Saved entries

* * *

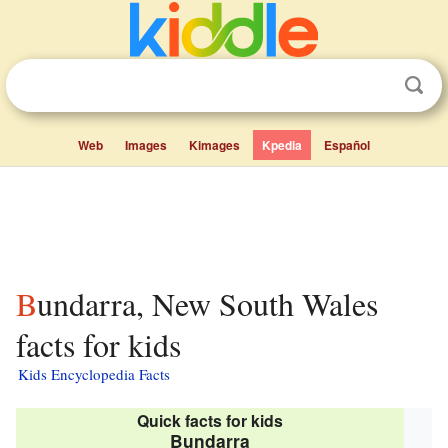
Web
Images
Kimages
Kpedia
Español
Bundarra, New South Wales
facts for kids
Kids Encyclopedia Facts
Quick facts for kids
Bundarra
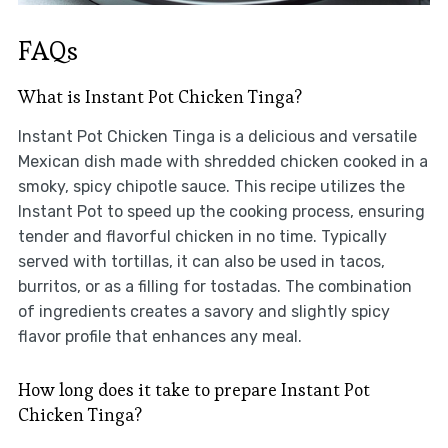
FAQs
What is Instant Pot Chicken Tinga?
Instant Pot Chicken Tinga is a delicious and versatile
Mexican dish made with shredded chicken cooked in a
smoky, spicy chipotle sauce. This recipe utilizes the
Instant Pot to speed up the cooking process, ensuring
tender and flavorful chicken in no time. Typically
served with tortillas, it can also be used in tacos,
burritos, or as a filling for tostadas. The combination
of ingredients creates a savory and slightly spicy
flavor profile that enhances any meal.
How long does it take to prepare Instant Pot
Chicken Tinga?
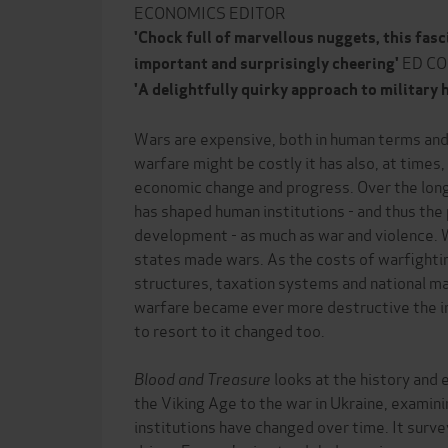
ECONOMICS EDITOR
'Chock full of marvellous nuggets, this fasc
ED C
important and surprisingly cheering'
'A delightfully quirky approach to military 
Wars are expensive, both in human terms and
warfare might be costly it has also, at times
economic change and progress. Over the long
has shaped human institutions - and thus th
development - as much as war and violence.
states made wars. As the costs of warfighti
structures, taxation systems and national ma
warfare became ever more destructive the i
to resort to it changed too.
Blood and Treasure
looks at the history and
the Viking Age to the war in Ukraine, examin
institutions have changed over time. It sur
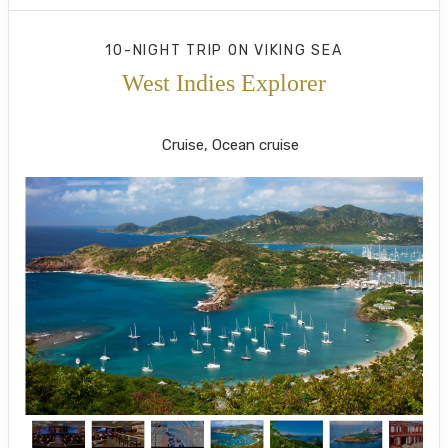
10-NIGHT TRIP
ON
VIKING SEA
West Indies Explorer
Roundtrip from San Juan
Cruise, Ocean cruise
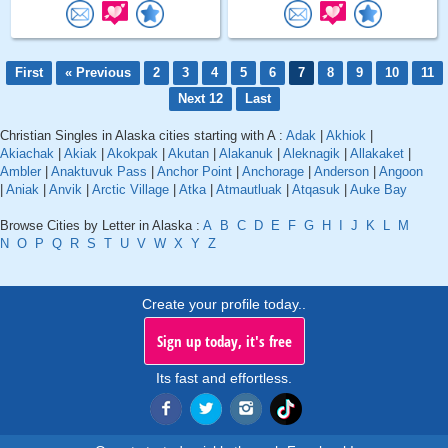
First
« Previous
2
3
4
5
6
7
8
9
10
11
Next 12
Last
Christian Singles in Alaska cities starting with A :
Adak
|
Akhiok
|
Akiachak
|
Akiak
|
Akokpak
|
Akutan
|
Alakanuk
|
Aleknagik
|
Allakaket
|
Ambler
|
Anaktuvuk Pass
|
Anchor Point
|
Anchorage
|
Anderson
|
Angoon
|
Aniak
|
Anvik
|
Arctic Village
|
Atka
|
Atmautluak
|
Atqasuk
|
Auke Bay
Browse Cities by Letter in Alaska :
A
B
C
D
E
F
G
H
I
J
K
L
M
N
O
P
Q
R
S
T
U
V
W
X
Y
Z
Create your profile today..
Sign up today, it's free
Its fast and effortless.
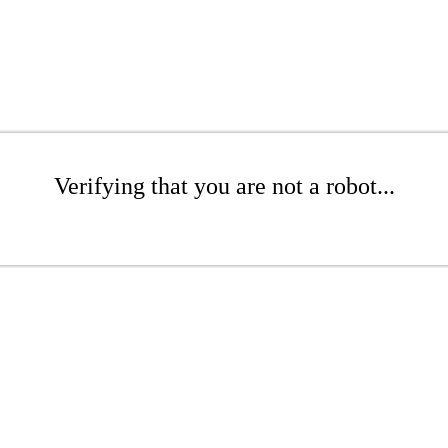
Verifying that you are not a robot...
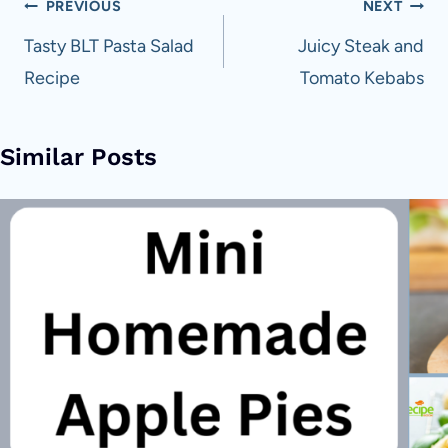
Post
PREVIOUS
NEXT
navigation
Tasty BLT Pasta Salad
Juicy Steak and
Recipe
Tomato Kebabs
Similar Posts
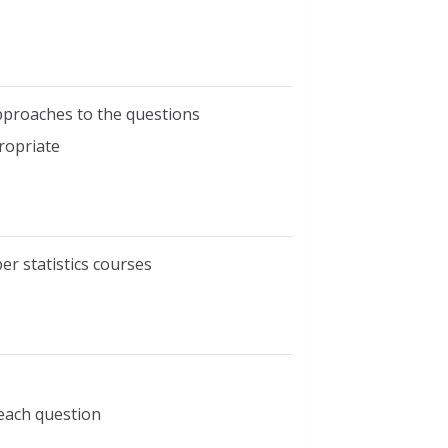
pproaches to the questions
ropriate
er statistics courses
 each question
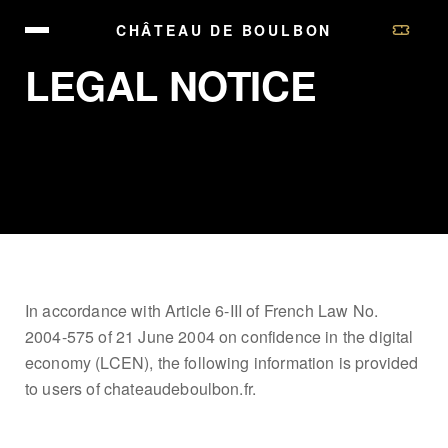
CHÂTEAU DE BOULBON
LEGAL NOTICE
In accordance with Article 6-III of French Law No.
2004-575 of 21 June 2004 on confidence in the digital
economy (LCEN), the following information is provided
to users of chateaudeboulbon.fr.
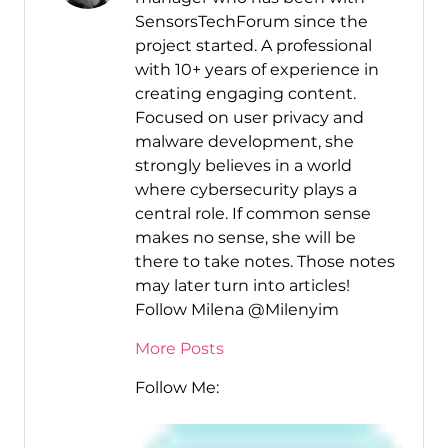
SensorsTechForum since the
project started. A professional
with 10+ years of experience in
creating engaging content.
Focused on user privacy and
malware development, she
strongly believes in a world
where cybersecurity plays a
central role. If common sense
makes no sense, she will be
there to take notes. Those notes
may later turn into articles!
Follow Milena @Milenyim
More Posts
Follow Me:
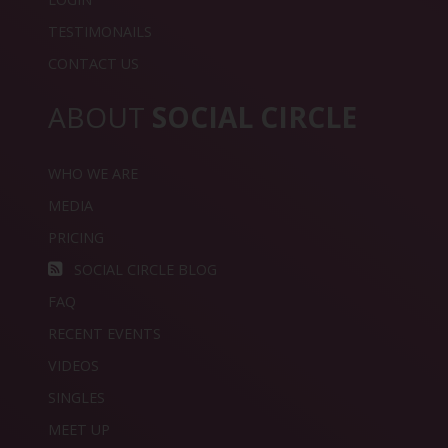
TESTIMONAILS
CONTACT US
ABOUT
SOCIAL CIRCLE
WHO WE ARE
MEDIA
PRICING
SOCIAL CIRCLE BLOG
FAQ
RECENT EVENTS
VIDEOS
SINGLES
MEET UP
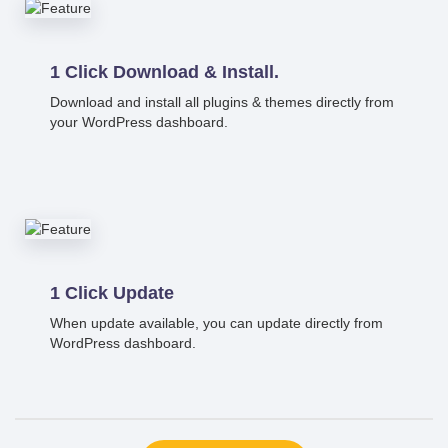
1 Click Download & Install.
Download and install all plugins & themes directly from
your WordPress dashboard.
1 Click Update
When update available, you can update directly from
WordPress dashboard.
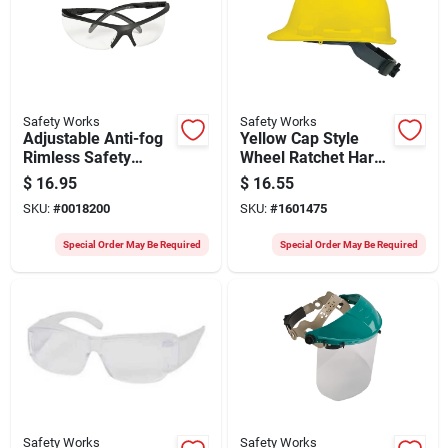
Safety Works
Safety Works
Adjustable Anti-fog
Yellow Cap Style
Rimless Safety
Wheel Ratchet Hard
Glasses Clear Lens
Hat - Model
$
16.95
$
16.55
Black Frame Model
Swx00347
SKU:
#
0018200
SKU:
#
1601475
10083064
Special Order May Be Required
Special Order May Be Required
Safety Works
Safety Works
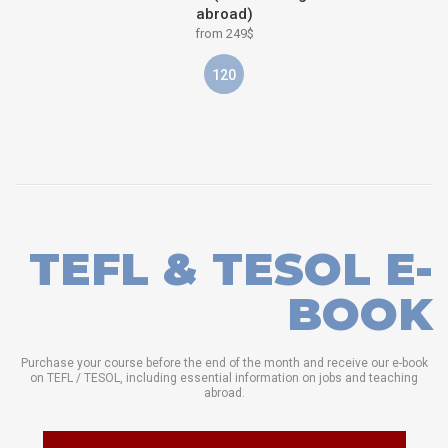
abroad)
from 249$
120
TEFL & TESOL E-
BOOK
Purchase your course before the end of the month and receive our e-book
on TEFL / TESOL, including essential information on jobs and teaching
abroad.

* * *

__What the task asks__: Verbatim transcription needed, from the opening line of the entries above through the line containing "Similar Posts"; pictures do not belong in it.

__Completed exercise__:
Web
Images
Kimages
Kpedia
Español
Bundarra, New South Wales
facts for kids
Kids Encyclopedia Facts
Quick facts for kids
Bundarra
FAQs
What is Instant Pot Chicken Tinga?
Instant Pot Chicken Tinga is a delicious and versatile
Mexican dish made with shredded chicken cooked in a
smoky, spicy chipotle sauce. This recipe utilizes the
Instant Pot to speed up the cooking process, ensuring
tender and flavorful chicken in no time. Typically
served with tortillas, it can also be used in tacos,
burritos, or as a filling for tostadas. The combination
of ingredients creates a savory and slightly spicy
flavor profile that enhances any meal.
How long does it take to prepare Instant Pot
Chicken Tinga?
ECONOMICS EDITOR
'Chock full of marvellous nuggets, this fasc
ED C
important and surprisingly cheering'
'A delightfully quirky approach to military 
Wars are expensive, both in human terms and
warfare might be costly it has also, at times
economic change and progress. Over the long
has shaped human institutions - and thus th
development - as much as war and violence.
states made wars. As the costs of warfighti
structures, taxation systems and national ma
warfare became ever more destructive the i
to resort to it changed too.
Blood and Treasure
looks at the history and
the Viking Age to the war in Ukraine, examin
institutions have changed over time. It sur
10-NIGHT TRIP
ON
VIKING SEA
West Indies Explorer
Roundtrip from San Juan
Cruise, Ocean cruise
First
« Previous
2
3
4
5
6
7
8
9
10
11
Next 12
Last
Christian Singles in Alaska cities starting with A :
Adak
|
Akhiok
|
Akiachak
|
Akiak
|
Akokpak
|
Akutan
|
Alakanuk
|
Aleknagik
|
Allakaket
|
Ambler
|
Anaktuvuk Pass
|
Anchor Point
|
Anchorage
|
Anderson
|
Angoon
|
Aniak
|
Anvik
|
Arctic Village
|
Atka
|
Atmautluak
|
Atqasuk
|
Auke Bay
Browse Cities by Letter in Alaska :
A
B
C
D
E
F
G
H
I
J
K
L
M
N
O
P
Q
R
S
T
U
V
W
X
Y
Z
Create your profile today..
Sign up today, it's free
Its fast and effortless.
Verifying that you are not a robot...
Post
PREVIOUS
NEXT
navigation
Tasty BLT Pasta Salad
Juicy Steak and
Recipe
Tomato Kebabs
Similar Posts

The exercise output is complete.